You are sitting in the lobby waiting to go in for your Hadoop job interview, mentally you have prepared dozens of Hadoop Interview Questions and Answers by referring to these blogs –
Needless to say, you are confident that you are going to nail this Hadoop job interview. But then, the interviewer instead of beginning the Hadoop interview with questions around Hadoop MapReduce, HDFS, Pig, Hive, throws a curveball at you by asking “What are the possible file formats for importing data using Sqoop in Hadoop?”
Before we dive into apache Sqoop Hadoop interview questions and answers, let’s take a look at why Sqoop was developed and what is its significance in the Hadoop ecosystem-
Suppose you want to process legacy data or lookup tables present in RDBMS using Hadoop MapReduce , the straightforward solution is to read data from the RDBMS into the mapper and process it but this could result in distributed denial of service (i.e. the bandwidth of the resources would be flooded). Thus, this solution is not practically recommended and this is when Apache Sqoop comes to the rescues of users that allows users to import data on HDFS.

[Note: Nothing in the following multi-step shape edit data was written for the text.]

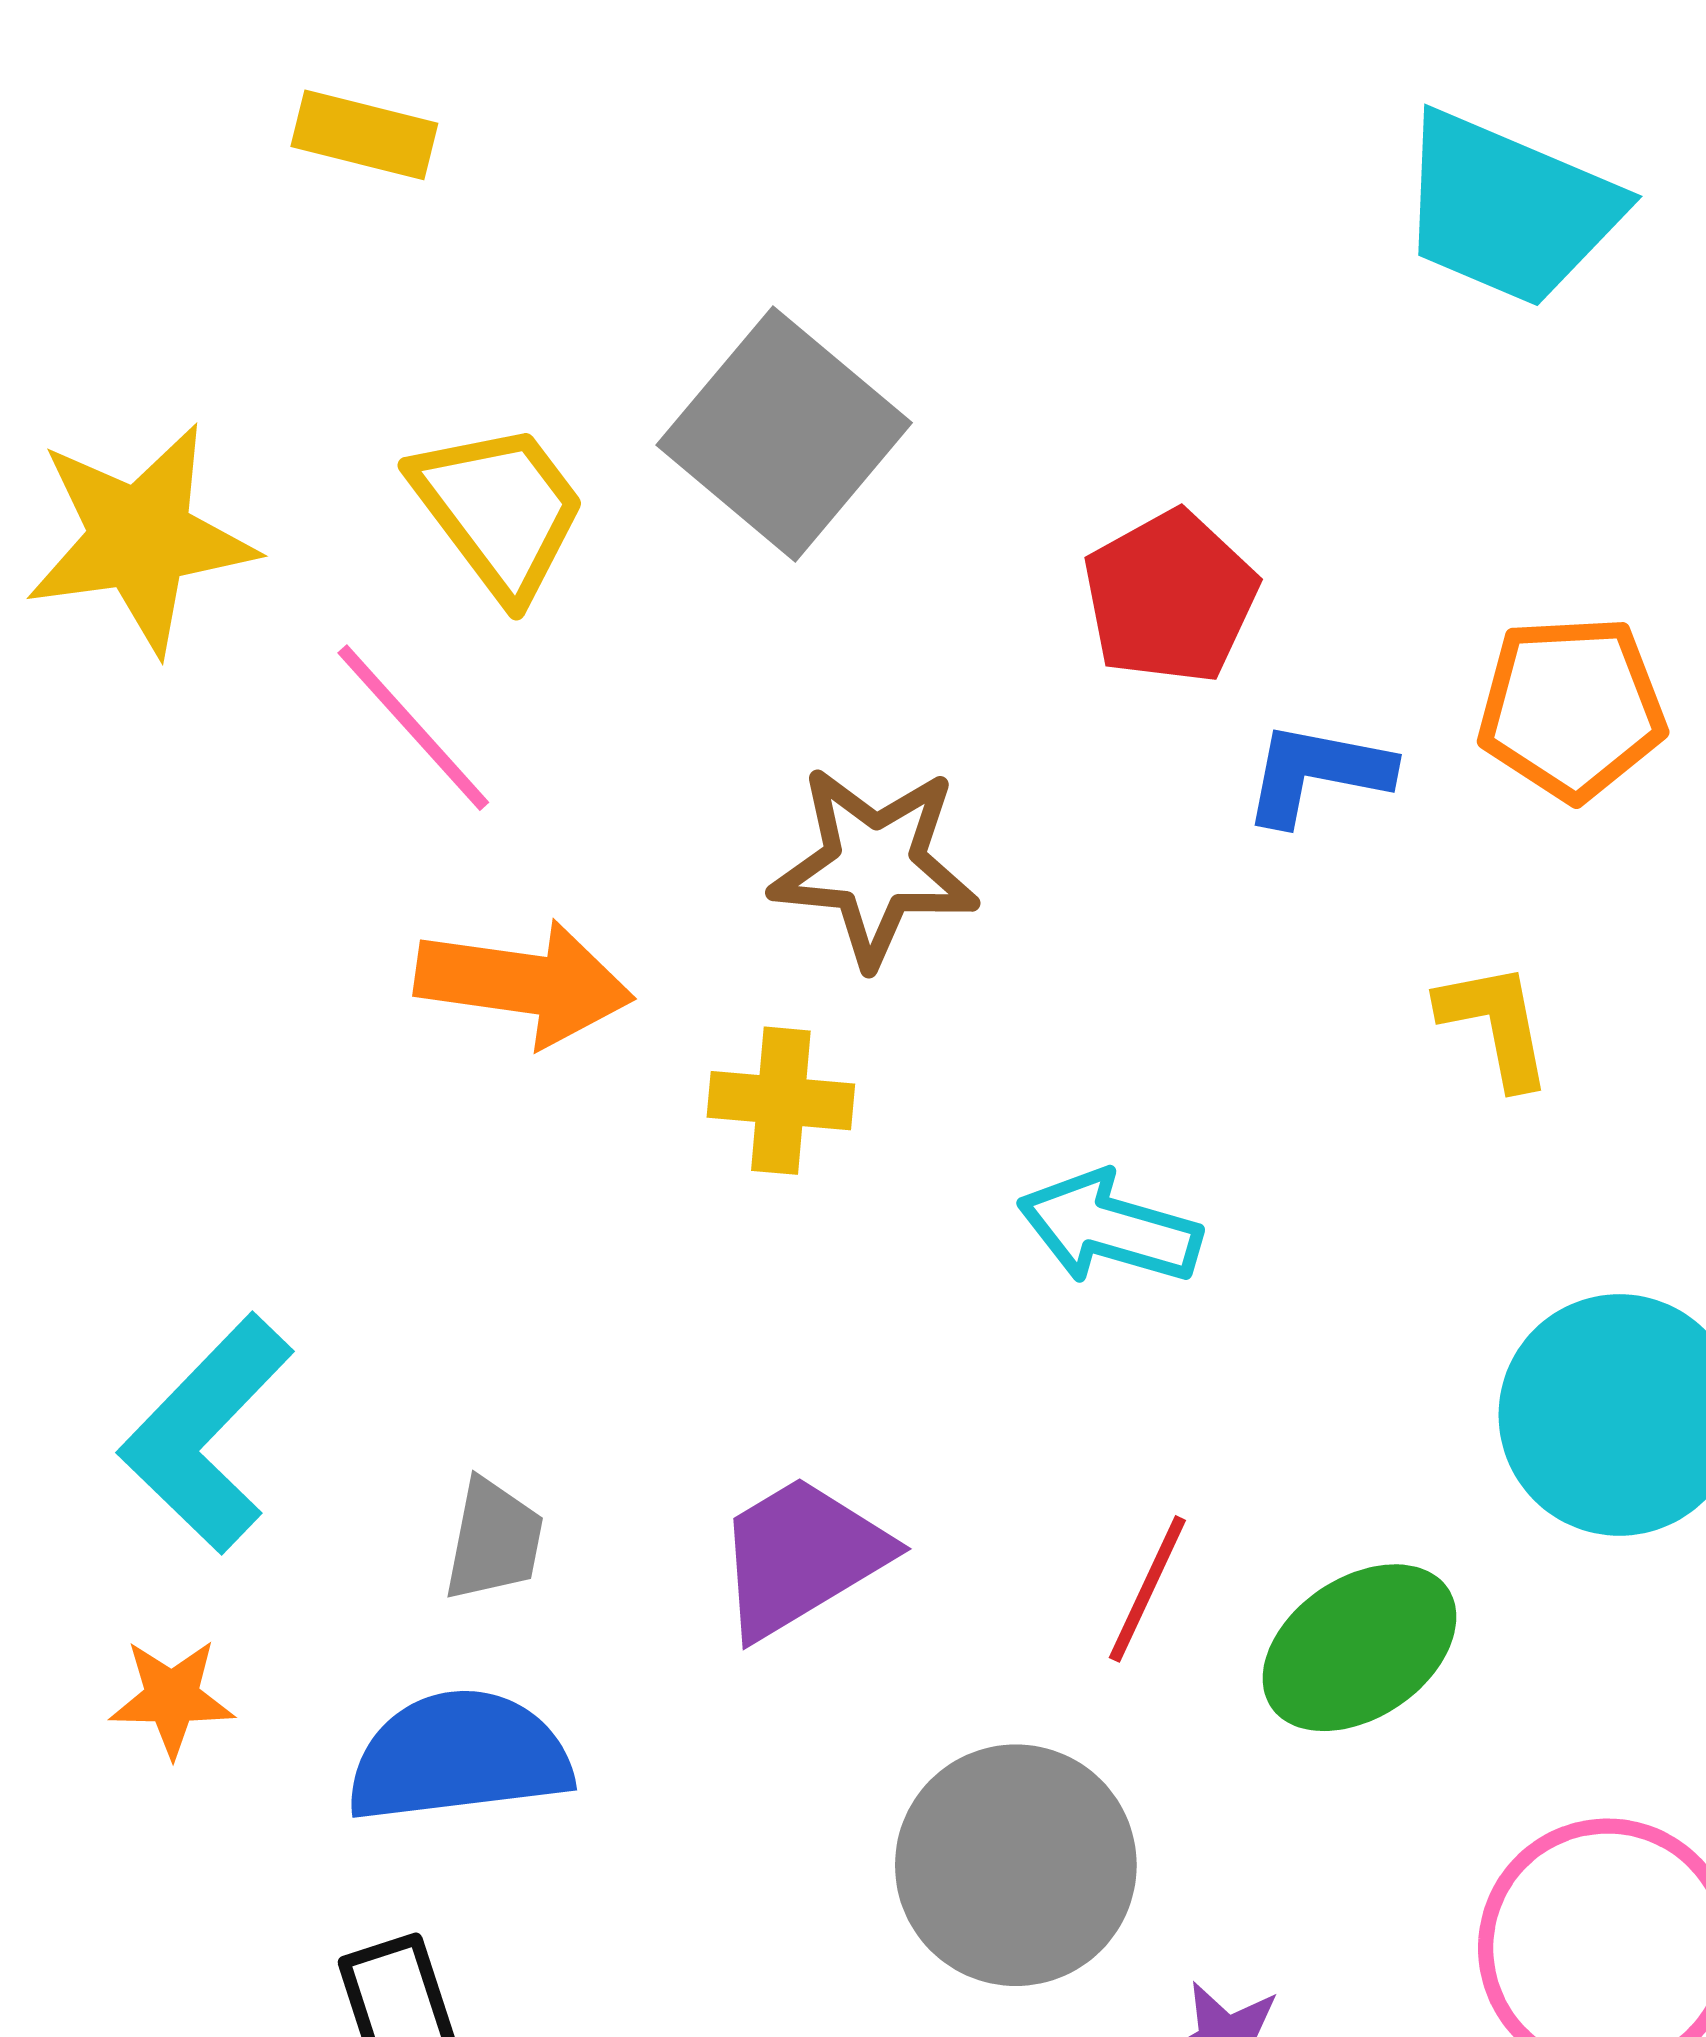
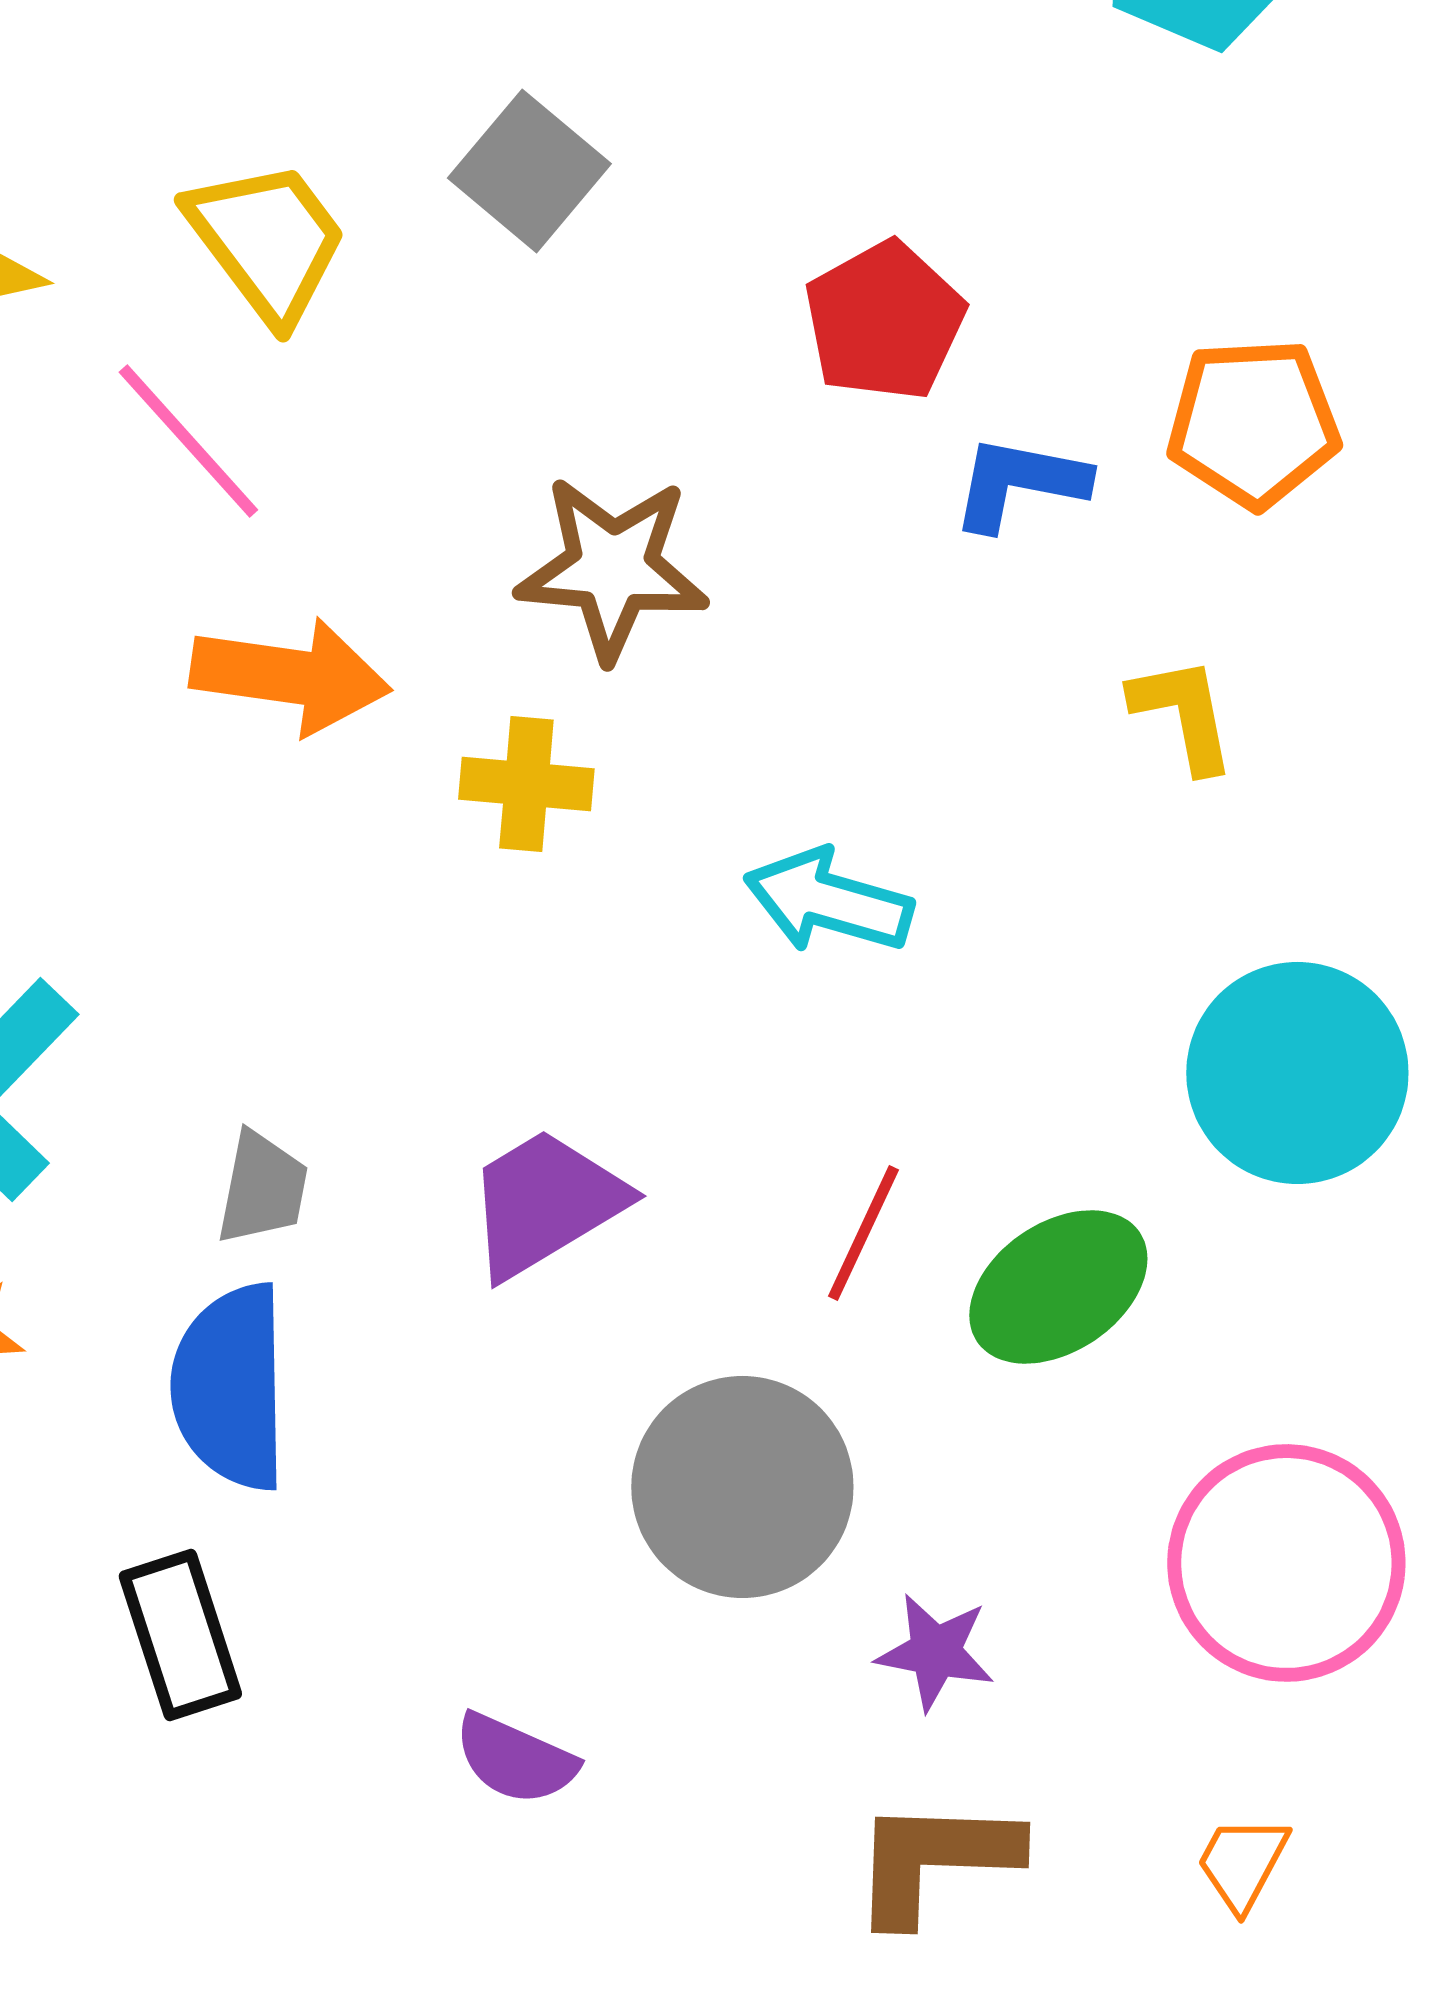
gray square: (784, 434) -> (529, 171), size x0.7
blue semicircle: (459, 1756) -> (230, 1387), turned -84

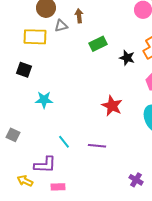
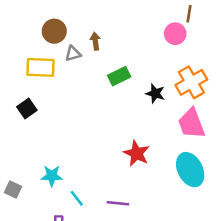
black square: (24, 70) -> (27, 108), turned 35
cyan star: (44, 100) -> (52, 176), moved

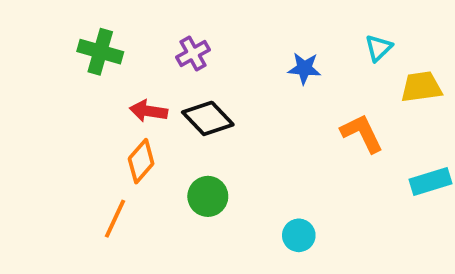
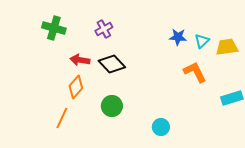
cyan triangle: (379, 48) -> (202, 41), moved
blue star: (304, 68) -> (178, 37), moved

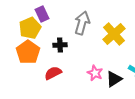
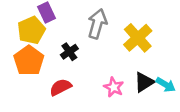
black cross: (60, 45) -> (69, 52), turned -32
black triangle: (114, 79) -> (144, 82), moved

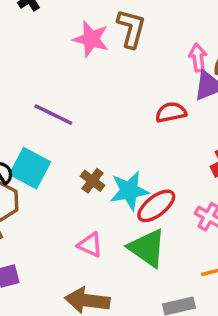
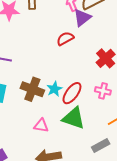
brown cross: (92, 181) -> (32, 89), size x1.6
cyan star: (129, 191) -> (54, 89), size x0.7

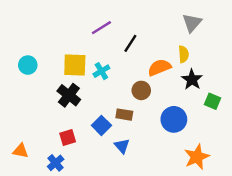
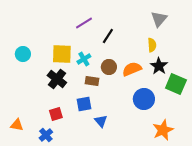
orange semicircle: (159, 67) -> (132, 69), moved
brown circle: (141, 90) -> (109, 67), moved
green square: (212, 101) -> (176, 84), size x1.5
brown rectangle: (124, 115) -> (92, 81), moved
blue square: (101, 125) -> (84, 104), turned 35

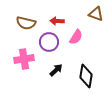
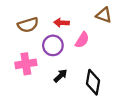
brown semicircle: (26, 23) -> (28, 25), turned -30

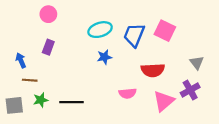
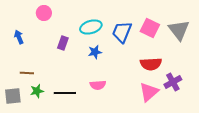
purple rectangle: (48, 47) -> (63, 43), moved
blue arrow: (21, 60) -> (19, 37), moved
gray triangle: (197, 63) -> (179, 30), moved, size x1.6
red semicircle: (153, 70) -> (151, 64), moved
pink semicircle: (128, 93) -> (98, 85), moved

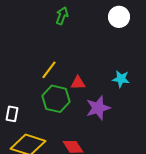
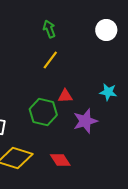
green arrow: (62, 16) -> (49, 29), turned -42
yellow line: (49, 70) -> (50, 60), moved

Apache Sqoop is a lifesaver for people facing challenges with moving data out of a data warehouse into the Hadoop environment. Sqoop is a SQL to Hadoop tool for efficiently importing data from a RDBMS like MySQL, Oracle, etc. directly into HDFS or Hive or HBase. It can also be used to export the data in HDFS and back to the RDBMS. Users can import one or more tables, the entire database to selected columns from a table using Apache Sqoop. Sqoop is compatible with all JDBC compatible databases.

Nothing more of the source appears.